In this example, the query uses a combination of a SELECT clause, the VALUE keyword, a FROM clause, and JSON projection to perform a common query with the results transformed to a JSON object for the client to parse.

SELECT VALUE {
  name: p.name,
  link: p.metadata.link,
  firstTag: p.tags[0]["value"]
}
FROM
  products p
[
  {
    "name": "Remdriel Shoes",
    "link": "https://www.adventure-works.com/remdriel-shoes/68719521615.p",
    "firstTag": "suede-leather-and-mesh"
  },
  {
    "name": "Tirevy trunks",
    "link": "https://www.adventure-works.com/tirevy-trunks/68719520573.p",
    "firstTag": "polyester"
  },
  ...
]

Common query patterns

The following examples show common patterns for querying items by nested object properties and array element values. Each example uses this sample document:

{
  "id": "68719519015",
  "name": "Cosmic Works Trail Blazer",
  "category": "outdoor-furniture",
  "metadata": {
    "sku": "TBL-9201",
    "status": "active"
  },
  "tags": [
    { "name": "waterproof" },
    { "name": "lightweight" }
  ]
}

Query by nested object property

Use dot notation to access properties on a nested object.
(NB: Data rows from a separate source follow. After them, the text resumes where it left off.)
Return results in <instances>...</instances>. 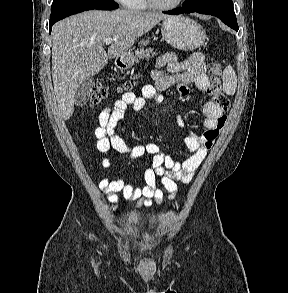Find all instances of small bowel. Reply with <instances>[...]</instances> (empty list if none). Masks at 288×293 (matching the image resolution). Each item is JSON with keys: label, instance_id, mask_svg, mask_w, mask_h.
Instances as JSON below:
<instances>
[{"label": "small bowel", "instance_id": "1", "mask_svg": "<svg viewBox=\"0 0 288 293\" xmlns=\"http://www.w3.org/2000/svg\"><path fill=\"white\" fill-rule=\"evenodd\" d=\"M163 68H167L170 74H165ZM151 77L155 82L154 85H145L140 96L133 92H125L114 103L112 109L107 108L101 111L98 116L99 126L94 131L96 148L101 153L114 150L132 159L139 158L144 154L153 156L151 167L144 173V186L134 187L124 183L123 180L109 178H104L99 183L100 190L107 195V200L111 204H119L118 193L120 192L126 200L136 201L131 209L141 206L149 207L153 200L157 203L162 201L163 191L156 186L157 179L169 192V198L173 199L176 196L179 183L188 184L193 180L208 151L213 147L226 124L224 111L214 100L207 101L202 110L205 130L201 134L189 133L185 137L184 142L190 155L183 162L163 153L161 147L156 143L130 146L116 133V126L125 117L128 108L139 112L145 107L147 100L162 103L161 93L171 86H176L181 96L189 94L188 84L190 83L195 84L203 92H206L210 86L204 57L198 52L191 54L184 60H180L172 52L160 56L151 72ZM174 120L178 127H183V121L178 113L174 114ZM109 164V159L105 157L103 166L108 167Z\"/></svg>", "mask_w": 288, "mask_h": 293}]
</instances>
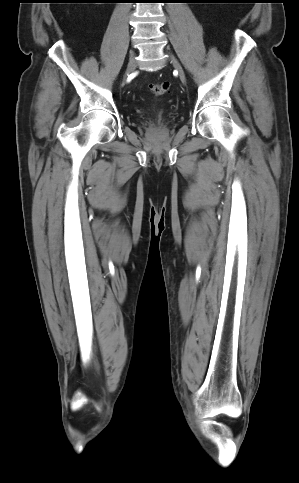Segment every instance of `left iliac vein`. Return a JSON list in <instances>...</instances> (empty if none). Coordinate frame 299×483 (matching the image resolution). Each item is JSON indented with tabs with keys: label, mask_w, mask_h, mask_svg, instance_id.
Masks as SVG:
<instances>
[{
	"label": "left iliac vein",
	"mask_w": 299,
	"mask_h": 483,
	"mask_svg": "<svg viewBox=\"0 0 299 483\" xmlns=\"http://www.w3.org/2000/svg\"><path fill=\"white\" fill-rule=\"evenodd\" d=\"M169 55V60L171 62V64L173 65V67L178 71V74H179V78L181 80V82L183 84H186V76H185V72L181 66V64L179 63V61L174 57V55H172L171 53H168Z\"/></svg>",
	"instance_id": "1"
}]
</instances>
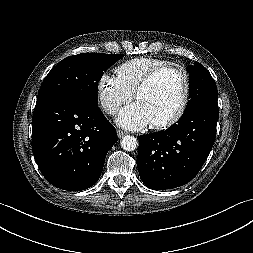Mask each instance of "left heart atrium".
I'll use <instances>...</instances> for the list:
<instances>
[{"mask_svg":"<svg viewBox=\"0 0 253 253\" xmlns=\"http://www.w3.org/2000/svg\"><path fill=\"white\" fill-rule=\"evenodd\" d=\"M117 122L129 130H138L151 124V118L146 109L139 103H134L121 110Z\"/></svg>","mask_w":253,"mask_h":253,"instance_id":"39dd6f15","label":"left heart atrium"}]
</instances>
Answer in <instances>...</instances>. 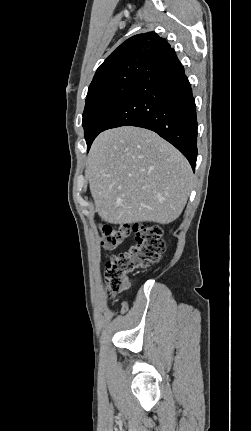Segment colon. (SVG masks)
<instances>
[{"label":"colon","mask_w":251,"mask_h":431,"mask_svg":"<svg viewBox=\"0 0 251 431\" xmlns=\"http://www.w3.org/2000/svg\"><path fill=\"white\" fill-rule=\"evenodd\" d=\"M131 230L136 234V243L106 263L105 282L111 296L123 292L129 276L157 262L165 249L163 231L158 225H125L116 228L105 224L101 226V244L106 249H115L129 236ZM125 309L126 305L123 304L121 311Z\"/></svg>","instance_id":"obj_1"}]
</instances>
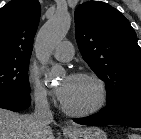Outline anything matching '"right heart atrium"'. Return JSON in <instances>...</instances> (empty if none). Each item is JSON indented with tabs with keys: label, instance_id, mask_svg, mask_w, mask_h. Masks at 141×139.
Returning <instances> with one entry per match:
<instances>
[{
	"label": "right heart atrium",
	"instance_id": "right-heart-atrium-1",
	"mask_svg": "<svg viewBox=\"0 0 141 139\" xmlns=\"http://www.w3.org/2000/svg\"><path fill=\"white\" fill-rule=\"evenodd\" d=\"M27 82L34 101L39 105H48L52 99L51 93L32 69H29L27 73Z\"/></svg>",
	"mask_w": 141,
	"mask_h": 139
}]
</instances>
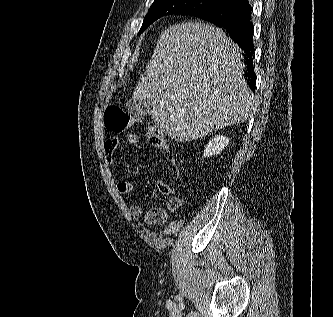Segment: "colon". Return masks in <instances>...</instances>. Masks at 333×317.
Here are the masks:
<instances>
[{
    "label": "colon",
    "mask_w": 333,
    "mask_h": 317,
    "mask_svg": "<svg viewBox=\"0 0 333 317\" xmlns=\"http://www.w3.org/2000/svg\"><path fill=\"white\" fill-rule=\"evenodd\" d=\"M104 122L105 127L109 132L118 134L126 131L132 126L137 125L140 122V119L137 116L131 115L119 106H110L105 110ZM148 138L153 147L166 150L164 139L158 132H150ZM166 158L169 161L173 160L172 155L167 151Z\"/></svg>",
    "instance_id": "1"
}]
</instances>
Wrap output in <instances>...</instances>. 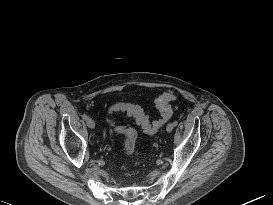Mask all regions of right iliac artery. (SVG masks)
Returning <instances> with one entry per match:
<instances>
[{"label": "right iliac artery", "mask_w": 273, "mask_h": 205, "mask_svg": "<svg viewBox=\"0 0 273 205\" xmlns=\"http://www.w3.org/2000/svg\"><path fill=\"white\" fill-rule=\"evenodd\" d=\"M82 118H83L84 120H87V119H88V115L84 113V114L82 115Z\"/></svg>", "instance_id": "obj_1"}]
</instances>
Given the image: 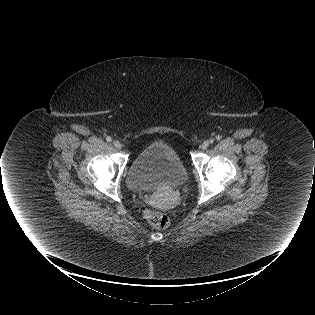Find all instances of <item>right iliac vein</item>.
I'll return each mask as SVG.
<instances>
[{
    "label": "right iliac vein",
    "instance_id": "63e3f726",
    "mask_svg": "<svg viewBox=\"0 0 315 315\" xmlns=\"http://www.w3.org/2000/svg\"><path fill=\"white\" fill-rule=\"evenodd\" d=\"M113 145H114L117 149H121V148H122V144H121L119 141H117V140L113 141Z\"/></svg>",
    "mask_w": 315,
    "mask_h": 315
}]
</instances>
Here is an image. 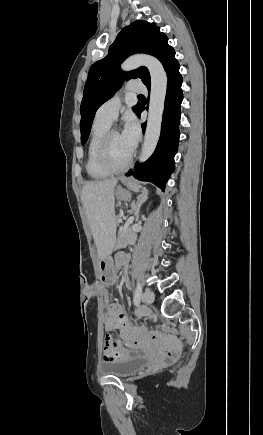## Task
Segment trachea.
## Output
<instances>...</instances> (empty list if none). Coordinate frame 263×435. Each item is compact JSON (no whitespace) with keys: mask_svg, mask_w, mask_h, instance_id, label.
Segmentation results:
<instances>
[{"mask_svg":"<svg viewBox=\"0 0 263 435\" xmlns=\"http://www.w3.org/2000/svg\"><path fill=\"white\" fill-rule=\"evenodd\" d=\"M138 97H143V95H139Z\"/></svg>","mask_w":263,"mask_h":435,"instance_id":"1","label":"trachea"}]
</instances>
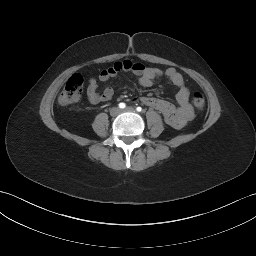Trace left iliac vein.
Listing matches in <instances>:
<instances>
[{"label": "left iliac vein", "instance_id": "4c4485c4", "mask_svg": "<svg viewBox=\"0 0 256 256\" xmlns=\"http://www.w3.org/2000/svg\"><path fill=\"white\" fill-rule=\"evenodd\" d=\"M122 112H135V109L133 107H127L123 109Z\"/></svg>", "mask_w": 256, "mask_h": 256}]
</instances>
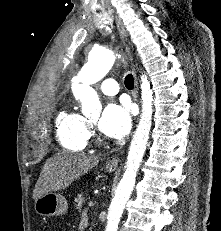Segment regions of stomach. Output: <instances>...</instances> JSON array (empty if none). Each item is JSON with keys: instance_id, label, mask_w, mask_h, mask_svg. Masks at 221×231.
Returning <instances> with one entry per match:
<instances>
[{"instance_id": "0dacf381", "label": "stomach", "mask_w": 221, "mask_h": 231, "mask_svg": "<svg viewBox=\"0 0 221 231\" xmlns=\"http://www.w3.org/2000/svg\"><path fill=\"white\" fill-rule=\"evenodd\" d=\"M108 172H113L114 168H108ZM34 209L42 216H56L67 212L68 203L66 198L58 193H48L35 200Z\"/></svg>"}]
</instances>
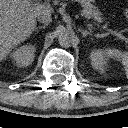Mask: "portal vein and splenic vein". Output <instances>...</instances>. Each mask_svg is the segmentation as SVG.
Returning <instances> with one entry per match:
<instances>
[{
    "instance_id": "18ae733b",
    "label": "portal vein and splenic vein",
    "mask_w": 128,
    "mask_h": 128,
    "mask_svg": "<svg viewBox=\"0 0 128 128\" xmlns=\"http://www.w3.org/2000/svg\"><path fill=\"white\" fill-rule=\"evenodd\" d=\"M31 2H38L39 0H30ZM116 35L121 39V40H124V41H128V38L124 37L122 34L120 33H116Z\"/></svg>"
}]
</instances>
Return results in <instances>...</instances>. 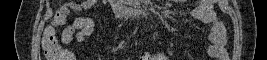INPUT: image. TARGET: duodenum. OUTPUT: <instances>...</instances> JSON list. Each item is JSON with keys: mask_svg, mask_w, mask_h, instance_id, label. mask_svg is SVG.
Instances as JSON below:
<instances>
[{"mask_svg": "<svg viewBox=\"0 0 267 60\" xmlns=\"http://www.w3.org/2000/svg\"><path fill=\"white\" fill-rule=\"evenodd\" d=\"M111 4L113 6L115 16L120 19L124 17L139 19L146 15L145 10L128 8L122 3V1L115 0L112 1Z\"/></svg>", "mask_w": 267, "mask_h": 60, "instance_id": "duodenum-1", "label": "duodenum"}]
</instances>
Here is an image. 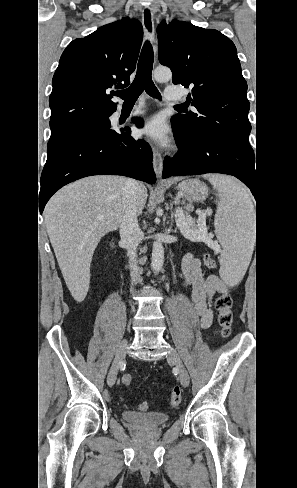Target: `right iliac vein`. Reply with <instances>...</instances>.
<instances>
[{"mask_svg": "<svg viewBox=\"0 0 297 488\" xmlns=\"http://www.w3.org/2000/svg\"><path fill=\"white\" fill-rule=\"evenodd\" d=\"M127 349H128V341L127 339H123L116 350L112 367L107 376V383L110 387L113 386L116 382L119 364L124 359Z\"/></svg>", "mask_w": 297, "mask_h": 488, "instance_id": "right-iliac-vein-1", "label": "right iliac vein"}]
</instances>
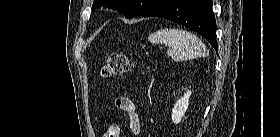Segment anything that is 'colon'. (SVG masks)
<instances>
[{
	"label": "colon",
	"instance_id": "5ec220e1",
	"mask_svg": "<svg viewBox=\"0 0 280 137\" xmlns=\"http://www.w3.org/2000/svg\"><path fill=\"white\" fill-rule=\"evenodd\" d=\"M134 67V60L123 53L110 54L102 66L101 74L104 77L122 76L131 71ZM104 137H120L119 127H112L106 130Z\"/></svg>",
	"mask_w": 280,
	"mask_h": 137
}]
</instances>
In this example, the query filters items where metadata.status equals "active" and returns their id values.

SELECT c.id
FROM c
WHERE c.metadata.status = "active"
[
  {
    "id": "68719519015"
  }
]

Query by array element property

Use the ARRAY_CONTAINS function with the partial-match flag (true) to check whether any element in an array matches a specific property value. In this example, the query returns the id of each item that has a tag with "name": "waterproof".

SELECT c.id
FROM c
WHERE ARRAY_CONTAINS(c.tags, {"name": "waterproof"}, true)
[
  {
    "id": "68719519015"
  }
]

Query by array element property using JOIN

Use the JOIN keyword to unnest array elements and filter on a nested property. JOIN lets you access each matched element directly, which is useful when you also want to return or further filter the matching array element. In this example, the query returns the id and the matching tag for each item that has a tag named "waterproof".

SELECT c.id, t AS tag
FROM c
JOIN t IN c.tags
WHERE t.name = "waterproof"
[
  {
    "id": "68719519015",
    "tag": {
      "name": "waterproof"
    }
  }
]

Remarks

  • The SELECT * syntax is only valid if FROM clause has declared exactly one alias. SELECT * provides an identity projection, which can be useful if no projection is needed. SELECT * is only valid if FROM clause is specified and introduced only a single input source.
  • Both SELECT <select_list> and SELECT * are syntactic sugar and can be expressed using simple SELECT statements.
  • The expression SELECT * FROM ... AS from_alias ... is equivalent to SELECT from_alias FROM ... AS from_alias ....
  • The expression SELECT <expr1> AS p1, <expr2> AS p2,..., <exprN> AS pN [other clauses...] is equivalent to SELECT VALUE { p1: <expr1>, p2: <expr2>, ..., pN: <exprN> }[other clauses...].